Посадить отца и сына всегда успеется, – решил капитан, – а пока что будет выгодней использовать их в своих целях. Вопрос о Шугае слишком серьезен, от него многое зависит и для капитана лично.
– Ладно, так и сделаем. Пускай Адам Хрепта идет восвояси. Выпустите его!
Дербак-Дербачек и Адам вышли из школы, превращенной теперь в жандармскую караулку. Адам – улыбающийся и счастливый, Дербак-Дербачек – хмурый и разбитый.
Умозаключения капитана были правильны. С Шугаем дело обстояло просто. Никаких из ряда вон выходящих случаев, никаких таинственных сообщников и загадочных союзников. Родной дом и любимая женщина. На них надо ловить Шугая. Так и будет. Ясно, что Шугай скрывается здесь, вблизи Сухара. Его навещают отец и жена. Отлично.
– Не трогайте их несколько дней, – сказал капитан вахмистру, имея в виду ночные обыски у Шугаев, – и наблюдайте за домом.

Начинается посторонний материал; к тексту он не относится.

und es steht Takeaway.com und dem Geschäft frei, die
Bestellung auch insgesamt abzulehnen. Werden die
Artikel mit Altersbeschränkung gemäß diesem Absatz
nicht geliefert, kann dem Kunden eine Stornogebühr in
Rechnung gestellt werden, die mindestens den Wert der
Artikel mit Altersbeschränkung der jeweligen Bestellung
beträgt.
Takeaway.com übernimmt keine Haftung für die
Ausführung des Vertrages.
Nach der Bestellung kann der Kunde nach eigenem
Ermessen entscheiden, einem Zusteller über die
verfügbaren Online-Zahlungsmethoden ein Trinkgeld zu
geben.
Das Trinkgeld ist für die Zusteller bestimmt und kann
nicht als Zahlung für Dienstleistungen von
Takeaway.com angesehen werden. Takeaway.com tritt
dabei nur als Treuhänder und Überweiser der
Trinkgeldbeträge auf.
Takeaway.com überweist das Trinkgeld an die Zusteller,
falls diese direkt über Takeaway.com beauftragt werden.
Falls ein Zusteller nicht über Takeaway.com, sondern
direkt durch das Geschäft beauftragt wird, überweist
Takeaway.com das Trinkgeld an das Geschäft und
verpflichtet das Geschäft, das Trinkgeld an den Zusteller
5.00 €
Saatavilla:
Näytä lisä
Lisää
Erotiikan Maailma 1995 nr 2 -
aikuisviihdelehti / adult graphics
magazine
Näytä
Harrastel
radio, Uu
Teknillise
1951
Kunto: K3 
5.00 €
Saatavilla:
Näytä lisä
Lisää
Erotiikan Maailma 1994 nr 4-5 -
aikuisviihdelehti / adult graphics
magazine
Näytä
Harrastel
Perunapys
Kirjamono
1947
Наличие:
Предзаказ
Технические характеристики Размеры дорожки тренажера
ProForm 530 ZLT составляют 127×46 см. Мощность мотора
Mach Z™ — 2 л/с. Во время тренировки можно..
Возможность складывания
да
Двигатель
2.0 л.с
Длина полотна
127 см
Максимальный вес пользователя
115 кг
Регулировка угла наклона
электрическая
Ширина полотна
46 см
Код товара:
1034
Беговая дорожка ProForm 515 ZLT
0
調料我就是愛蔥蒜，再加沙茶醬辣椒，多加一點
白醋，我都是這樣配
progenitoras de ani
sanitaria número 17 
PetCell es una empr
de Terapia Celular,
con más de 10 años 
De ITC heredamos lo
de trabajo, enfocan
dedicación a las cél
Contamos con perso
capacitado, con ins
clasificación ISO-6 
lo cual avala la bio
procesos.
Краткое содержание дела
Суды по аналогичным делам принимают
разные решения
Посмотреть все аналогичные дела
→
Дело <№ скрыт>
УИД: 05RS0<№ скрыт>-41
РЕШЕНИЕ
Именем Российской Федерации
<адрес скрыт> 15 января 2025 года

На лужайке между избой Шугая и Сухарским лесом стояли два оборота, метрах в трехстах друг от друга и на таком же расстоянии от жилья. В одном из них засели жандармы. Пришли они поздно вечером и не знали, что в другом обороте уже целый час спят Эржика и младшая сестра Николы – Анча. Обе они предпочитали осенние туманы ночным налетам жандармов.
Туманным утром, когда обе они вылезли из оборога, кругом раздались крики:
– Стой, стой, стой!
Они с перепугу бросились бежать. Загремели выстрелы. Жандармы решили, что одна из женщин – переодетый Шугай.

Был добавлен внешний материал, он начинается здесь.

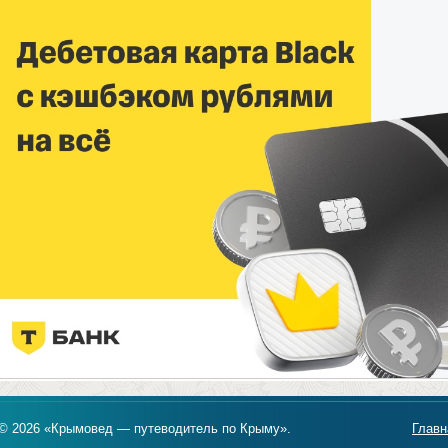
© 2026 «Крымовед — путеводитель по Крыму».
Главн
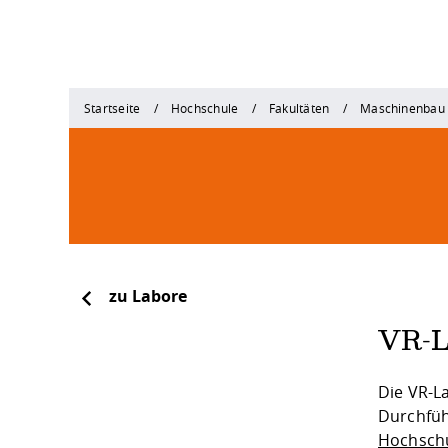
Startseite
Hochschule
Fakultäten
Maschinenbau
zu Labore
VR-L
Die VR-L
Durchfüh
Hochsch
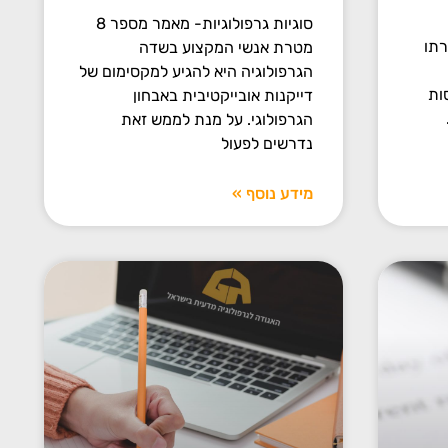
סוגיות גרפולוגיות- מאמר מספר 8
רתו
מטרת אנשי המקצוע בשדה
הגרפולוגיה היא להגיע למקסימום של
ות
דייקנות אובייקטיבית באבחון
הגרפולוגי. על מנת לממש זאת
נדרשים לפעול
מידע נוסף »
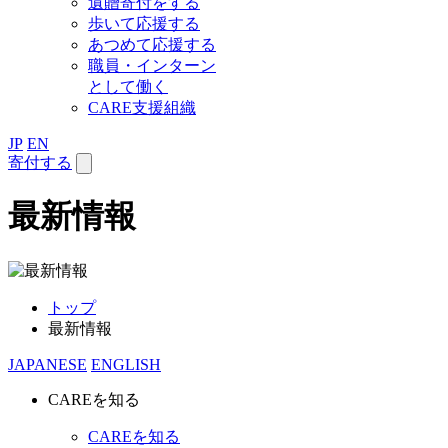
遺贈寄付をする
歩いて応援する
あつめて応援する
職員・インターン
として働く
CARE支援組織
JP
EN
寄付する
最新情報
トップ
最新情報
JAPANESE
ENGLISH
CAREを知る
CAREを知る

Во весь дух пронеслись они через полянку и влетели в лес. Несколько секунд они шли, тяжело дыша. Вдруг у Эржики подкосились ноги, голова ее начала клониться, и она упала на торчащий пень.
– Ты что, Эржика?
Анча видит, что Эржика побледнела как смерть и ее белая рубаха вся в крови.

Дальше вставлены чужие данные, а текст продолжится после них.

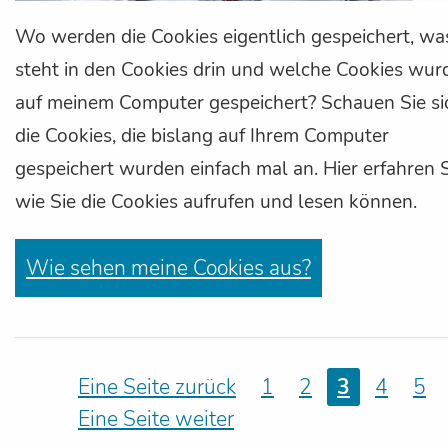
Wo werden die Cookies eigentlich gespeichert, wa
steht in den Cookies drin und welche Cookies wur
auf meinem Computer gespeichert? Schauen Sie si
die Cookies, die bislang auf Ihrem Computer
gespeichert wurden einfach mal an. Hier erfahren S
wie Sie die Cookies aufrufen und lesen können.
Wie sehen meine Cookies aus?
Eine Seite zurück
1
2
3
4
5
Eine Seite weiter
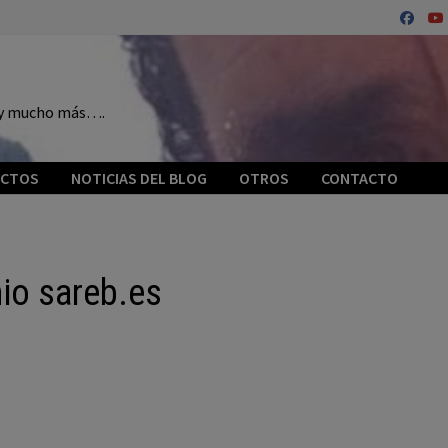
o y mucho más….
ECTOS
NOTICIAS DEL BLOG
OTROS
CONTACTO
nio sareb.es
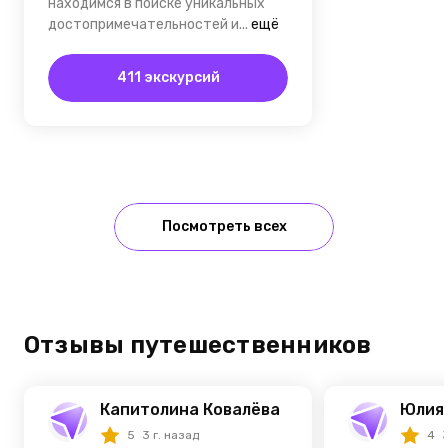
находимся в поиске уникальных
достопримечательностей и...
ещё
411 экскурсий
Посмотреть всех
Отзывы путешественников
Капитолина Ковалёва
Юлия 
5
3 г. назад
4
3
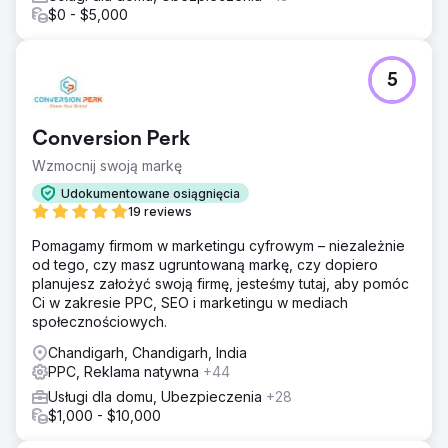
$0 - $5,000
5
Conversion Perk
Wzmocnij swoją markę
Udokumentowane osiągnięcia
19 reviews
Pomagamy firmom w marketingu cyfrowym – niezależnie
od tego, czy masz ugruntowaną markę, czy dopiero
planujesz założyć swoją firmę, jesteśmy tutaj, aby pomóc
Ci w zakresie PPC, SEO i marketingu w mediach
społecznościowych.
Chandigarh, Chandigarh, India
PPC, Reklama natywna
+44
Usługi dla domu, Ubezpieczenia
+28
$1,000 - $10,000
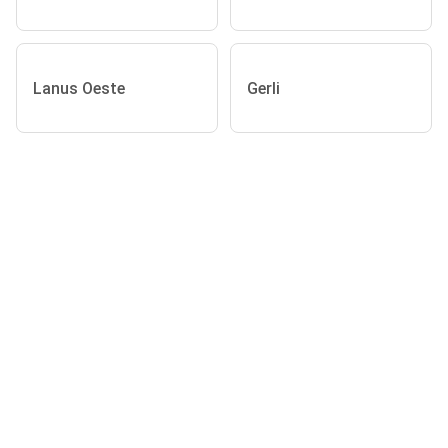
Lanus Oeste
Gerli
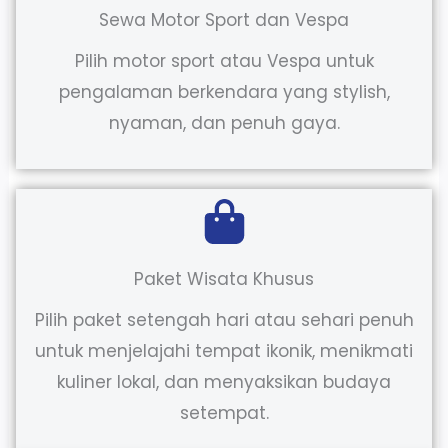
Sewa Motor Sport dan Vespa
Pilih motor sport atau Vespa untuk
pengalaman berkendara yang stylish,
nyaman, dan penuh gaya.
Paket Wisata Khusus
Pilih paket setengah hari atau sehari penuh
untuk menjelajahi tempat ikonik, menikmati
kuliner lokal, dan menyaksikan budaya
setempat.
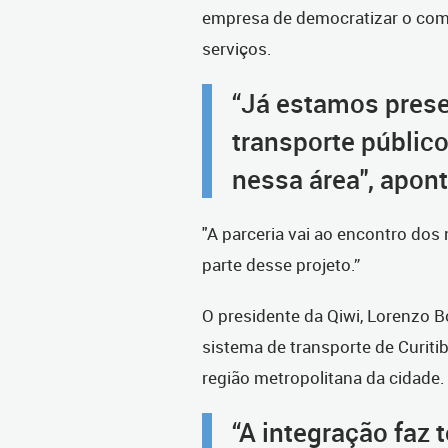
empresa de democratizar o com
serviços.
“Já estamos pres
transporte público
nessa área", apont
"A parceria vai ao encontro dos 
parte desse projeto.”
O presidente da Qiwi, Lorenzo Bo
sistema de transporte de Curiti
região metropolitana da cidade.
“A integração faz 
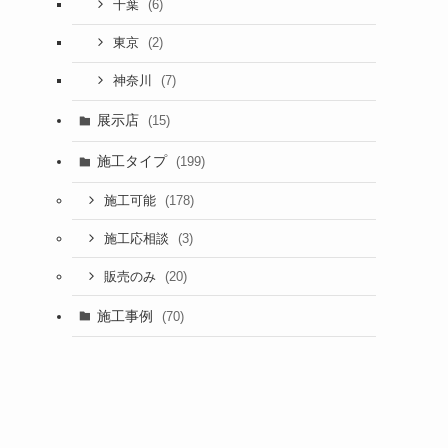
(6)
千葉
(2)
東京
(7)
神奈川
展示店
(15)
施工タイプ
(199)
(178)
施工可能
(3)
施工応相談
(20)
販売のみ
施工事例
(70)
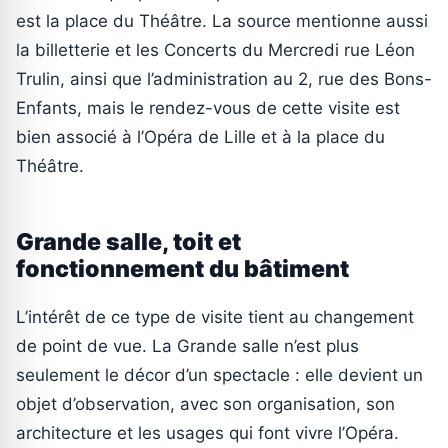
est la place du Théâtre. La source mentionne aussi
la billetterie et les Concerts du Mercredi rue Léon
Trulin, ainsi que l’administration au 2, rue des Bons-
Enfants, mais le rendez-vous de cette visite est
bien associé à l’Opéra de Lille et à la place du
Théâtre.
Grande salle, toit et
fonctionnement du bâtiment
L’intérêt de ce type de visite tient au changement
de point de vue. La Grande salle n’est plus
seulement le décor d’un spectacle : elle devient un
objet d’observation, avec son organisation, son
architecture et les usages qui font vivre l’Opéra.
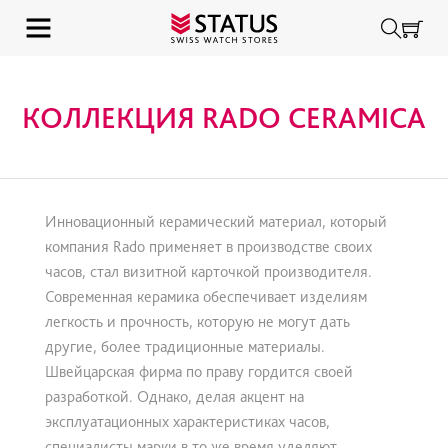
КОЛЛЕКЦИЯ RADO CERAMICA
Инновационный керамический материал, который
компания Rado применяет в производстве своих
часов, стал визитной карточкой производителя.
Современная керамика обеспечивает изделиям
легкость и прочность, которую не могут дать
другие, более традиционные материалы.
Швейцарская фирма по праву гордится своей
разработкой. Однако, делая акцент на
эксплуатационных характеристиках часов,
специалисты марки в то же время уделяют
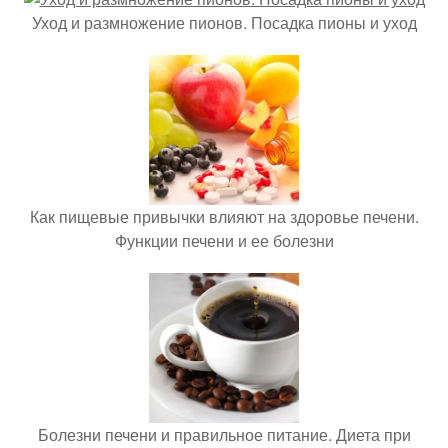
Уход и размножение пионов. Посадка пионы и уход
Как пищевые привычки влияют на здоровье печени.
Функции печени и ее болезни
Болезни печени и правильное питание. Диета при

– Господи Иисусе! Подстрелили Эржику!
Но Анча ошиблась. У Эржики выкидыш.
Анча кидается в лес. Бежит к полянам и пастбищам, где может сегодня спать Никола.
– Никола! – с отчаянием неустанно кричит Анча. – Никола! Никола!
Жандармы сперва кинулись было вслед, углубились в лес, но одумались. Бессмысленно! Три человека в дремучем лесу, кого они поймают? Повернули назад, злые и недовольные. С опушки они увидели, как Петр Шугай с женой и три старших сына глядят по сторонам – что случилось? Потом Петр опять пошел к оборотам. Жандармы накинулись на них. Потащили старика к избе. Младшие мальчики с плачем бежали сзади. Четырнадцатилетний Юрай вступил в драку. Дважды бросали его оземь. Дважды вставал он и, как волчонок, оскалив зубы, с горящими глазами, снова кидался на врагов. Жандармы скрутили ему руки и потащили за собой.
Петра Шугая поставили к стенке. Один из жандармов приставил ему штык к груди, другой начал бить.
Избитый Юрай ничком лежал в траве и выл.
– Где Никола? Где Эржика? Куда удрали?.. Забьем до смерти!
В эту минуту из лесу раздался крик. Страшный, нечленораздельный рев. Никола! Он стоял на опушке. Жандармы обернулись, схватились за ружья, но было уже поздно. Прогремел выстрел. Один из тройки рухнул на землю. Двое, заскочив за угол избы, исступленно палили в сторону леса.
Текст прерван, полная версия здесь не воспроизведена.